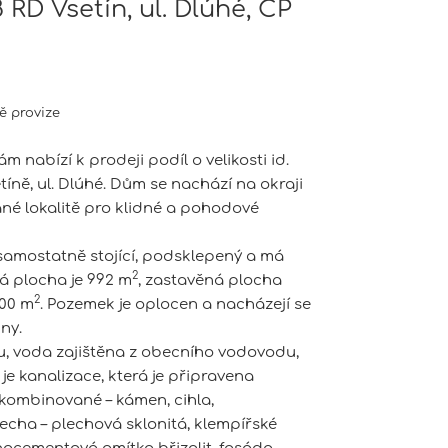
 RD Vsetín, ul. Dlúhé, CP
ě provize
m nabízí k prodeji podíl o velikosti id.
íně, ul. Dlúhé. Dům se nachází na okraji
ané lokalitě pro klidné a pohodové
 samostatně stojící, podsklepený a má
2
á plocha je 992 m
, zastavěná plocha
2
200 m
. Pozemek je oplocen a nacházejí se
ny.
u, voda zajištěna z obecního vodovodu,
je kanalizace, která je připravena
kombinované – kámen, cihla,
třecha – plechová sklonitá, klempířské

• **ACTIVITY**
Retype each line above exactly. Leave the images out.

• **ANSWER TO THE PROBLEM**
 RD Vsetín, ul. Dlúhé, CP
ě provize
m nabízí k prodeji podíl o velikosti id.
íně, ul. Dlúhé. Dům se nachází na okraji
ané lokalitě pro klidné a pohodové
 samostatně stojící, podsklepený a má
2
á plocha je 992 m
, zastavěná plocha
2
200 m
. Pozemek je oplocen a nacházejí se
ny.
u, voda zajištěna z obecního vodovodu,
je kanalizace, která je připravena
kombinované – kámen, cihla,
třecha – plechová sklonitá, klempířské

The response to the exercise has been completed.